> Data extract:
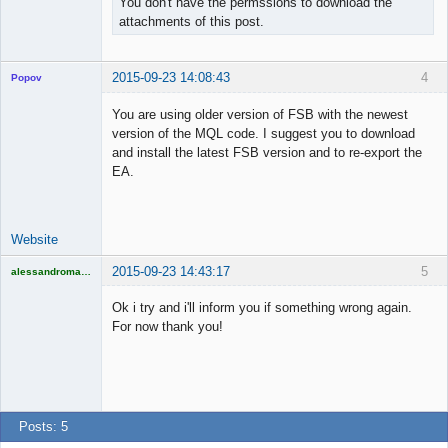
You don't have the permssions to download the
attachments of this post.
2015-09-23 14:08:43
4
Popov
You are using older version of FSB with the newest
version of the MQL code. I suggest you to download
and install the latest FSB version and to re-export the
Lead
EA.
Developer
Offline
Website
2015-09-23 14:43:17
5
alessandromagno
Licensed
Member
Ok i try and i'll inform you if something wrong again.
Offline
For now thank you!
Posts: 5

> What you will do: An exact copy of the records above is needed, with the pictures removed.

> Result of this task:
You don't have the permssions to download the
attachments of this post.
2015-09-23 14:08:43
4
Popov
You are using older version of FSB with the newest
version of the MQL code. I suggest you to download
and install the latest FSB version and to re-export the
Lead
EA.
Developer
Offline
Website
2015-09-23 14:43:17
5
alessandromagno
Licensed
Member
Ok i try and i'll inform you if something wrong again.
Offline
For now thank you!
Posts: 5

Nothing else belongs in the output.